Ethanol fight complicates push to repeal Obama drilling rule
A handful of GOP senators have said they might hold up legislation to repeal an Obama administration oil and natural gas drilling rule to secure a vote on an ethanol policy change.
The group, led by Sens. Chuck Grassley (R-Iowa) and John Thune (R-S.D.), have long pushed legislation to overturn federal policy that effectively prevents sales of gasoline with 15 percent ethanol — known as E15 — during the summer months due to volatility concerns.
Now they want to trade a Senate vote on that bill for a vote on a resolution that would overturn limits on methane emissions from oil and natural gas drilling on federal land.
Thune said Wednesday that he and his allies tried and failed to get the provision into the omnibus spending bill that was unveiled Sunday and will get a vote this week. Since the methane legislation is a Congressional Review Act (CRA) resolution, it cannot be combined into a single bill with the ethanol policy change.
“We tried to get it included in the omni, unsuccessfully. So we’re looking now for other vehicles and seeing … how methane fits into that picture,” Thune said.
Lobbyists familiar with the discussions say that Thune, Grassley, Sen. Joni Ernst (R-Iowa) and Sen. Deb Fischer (R-Neb.) are leading the charge for the ethanol vote.
“I can’t give you an update on it,” Grassley said on Wednesday.
“I can say, as of yesterday, no,” there isn’t a deal, he said, adding, “but if there’s been anything done overnight, I don’t know.”
Fischer declined to say whether she is involved in the move to exchange a vote on methane for the ethanol provision, only noting that she is the lead sponsor of the ethanol legislation.
“I think it’s an issue that needs to be addressed,” she said.
Sen. John Hoeven (R-N.D.), a strong supporter of the methane legislation, said the ethanol change makes sense and he wants to resolve it. But it should be dealt with separately, he said.
“I think it’s something we can straighten out, but I don’t think that should be a problem as far as the vote that we’re going to have on the CRA,” he told reporters. “I think that’s an issue we can get figured out, but it would obviously have to be separate from this.”
Time is running out for the methane resolution. Under the terms of the Congressional Review Act, which provides the Senate a window of 60 legislative days to overrule a regulation, the Senate has a May 11 deadline for passing the bill, Hoeven said on Tuesday.
Even before the ethanol issue rose to the surface, Republican supporters of the methane resolution have struggled to secure the votes they need to move it to the floor.
Two Republican senators — Lindsey Graham (S.C.) and Susan Collins (Maine) — have indicated opposition to the methane bill, meaning supporters can only afford to lose one more vote before the resolution flounders.
Four senators are believed to be undecided on the measure: Cory Gardner (R-Colo.), Rob Portman (R-Ohio), Dean Heller (R-Nev.) and Heidi Heitkamp (D-N.D.).
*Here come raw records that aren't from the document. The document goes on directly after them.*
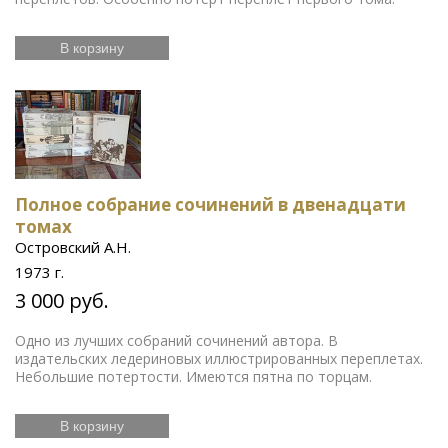
В корзину
Полное собрание сочинений в двенадцати
томах
Островский А.Н.
1973 г.
3 000 руб.
Одно из лучших собраний сочинений автора. В
издательских ледериновых иллюстрированных переплетах.
Небольшие потертости. Имеются пятна по торцам.
В корзину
If any of them decide to oppose the resolution, it will fall short of the 51-vote threshold Republicans need for passage.
Outside groups have waged a lobbying war over the methane rule, an Obama administration effort to limit venting and flaring of methane pollution from drilling sites on federal land.
The oil industry support the CRA resolution, saying it would unwind a regulation that could hamstring producers who are already working to cut down on methane leaks on their own.
Environmentalists say the rule is necessary for limiting emissions of methane, a greenhouse gas with 25 times the global warming potential of carbon dioxide.
The White House has not telegraphed its position on the resolution, though Sen. John Barrasso (R-Wyo.), its lead sponsor, said he expects President Trump would sign it.
Trump has signed 12 other CRA resolutions stripping rules issued late in the Obama administration from the books. Trump signed an executive order in March to start undoing numerous Obama rules, including the methane one, though that process goes through agency rulemaking and would take much longer than an instantaneous congressional effort.